Computational Health Laboratory project for the a.y. 2021/2022.
Starting from one or more genes, extract from interaction databases the genes they interact with. Using the expanded gene set, perform pathway analysis and obtain all disease pathways in which the genes appear. Merge the pathways to obtain a larger graph. Perform further network analysis to extract central biomarkers and communities beyond pathways. Compute a distance between the initial gene set and the various pathways (diseases).

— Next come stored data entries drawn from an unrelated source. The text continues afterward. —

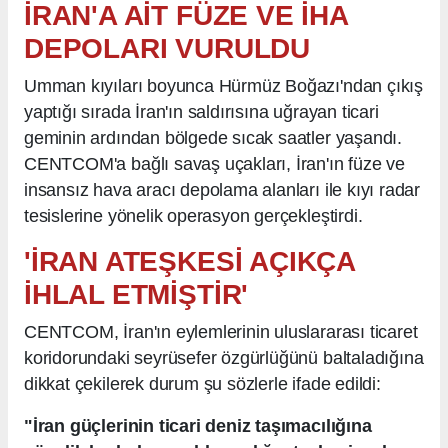
İRAN'A AİT FÜZE VE İHA
DEPOLARI VURULDU
Umman kıyıları boyunca Hürmüz Boğazı'ndan çıkış
yaptığı sırada İran'ın saldırısına uğrayan ticari
geminin ardından bölgede sıcak saatler yaşandı.
CENTCOM'a bağlı savaş uçakları, İran'ın füze ve
insansız hava aracı depolama alanları ile kıyı radar
tesislerine yönelik operasyon gerçekleştirdi.
'İRAN ATEŞKESİ AÇIKÇA
İHLAL ETMİŞTİR'
CENTCOM, İran'ın eylemlerinin uluslararası ticaret
koridorundaki seyrüsefer özgürlüğünü baltaladığına
dikkat çekilerek durum şu sözlerle ifade edildi:
"İran güçlerinin ticari deniz taşımacılığına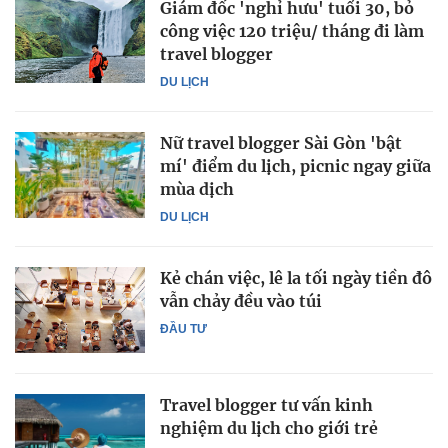
Giám đốc 'nghỉ hưu' tuổi 30, bỏ
công việc 120 triệu/ tháng đi làm
travel blogger
DU LỊCH
Nữ travel blogger Sài Gòn 'bật
mí' điểm du lịch, picnic ngay giữa
mùa dịch
DU LỊCH
Kẻ chán việc, lê la tối ngày tiền đô
vẫn chảy đều vào túi
ĐẦU TƯ
Travel blogger tư vấn kinh
nghiệm du lịch cho giới trẻ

📂ComputationalHealthLaboratory
├── 💼0_Pathway_Enrichment.ipynb # Pathway gene dataset expansion and pathway enrichment
├── 💼1_Network_Analysis.ipynb # Network building and analysis
├── 💼2_Community_Analysis.ipynb # Community detection and analysis
├── 💼3_Plots.ipynb # Methods to plot the protein, disease and community graphs
├── 💼4_Project_CHL.ipynb # Entire project, the previous four notebooks combined
├── 📄config_example.yml # Replace this with your customized configuration file
├── 📄config.py # Method to retrieve data from BioGRID
├── 📂datasets # Datasets used by the project
│ ├── 🗃️BIOGRID.tab3.txt # The starting gene interactions used for our analysis
│ ├── 🗃️BIOGRID_updated.tab3.txt # The updated starting gene interactions
│ ├── 🗃️biomarkers.csv # Central nodes
│ ├── 🗃️communities.csv # Communities of the protein-to-protein graph
│ ├── 🗃️communities_metrics.csv
│ ├── 🗃️community_gene_metrics.csv
│ ├── 🗃️diseases_pathways.csv # Disease pathways retrieved from DisGeNET
│ ├── 🗃️diseases_scores.csv # Disease pathways with their metrics
│ ├── 🗃️genes.csv # Expanded gene dataset
│ ├── 🗃️geneset.csv # Starting gene interactions, retrieved by BioGRID
│ ├── 🗃️interactions.csv # Expanded gene interactions dataset
│ ├── 🗃️mean_distances.csv
│ └── 🗃️protein_graph.gpickle # Protein-to-protein graph
├── 📂presentation # Project final presentation
│ ├── 📄DallaNoceRistoriZuppolini_presentation.pdf
│ └── 📄DallaNoceRistoriZuppolini_presentation.pptx
├── 📄README.md
├── 📂report # Project report files
│ ├── 📄DallaNoceRistoriZuppolini_report.pdf # Project report
│ └── 📄... # Other Latex files for the report
├── 📄requirements.txt
└── 📂src # Project methods
├── 📄communities.py
├── 📄disease.py
├── 📄plot_graphs.py
├── 📄protein_to_protein_graph.py
└── 📄utilities.py
First, clone the repo
git clone https://github.com/nikodallanoce/ComputationalHealthLaboratory
Install all the required packages
pip install -r requirements.txt
Then you can work with the notebooks and our package, for a deeper understanding of our work, use 4_Project_CHL.ipynb to run the entire project, we strongly advise to change the protein's name with one of your choice or you can try with the same one worked with.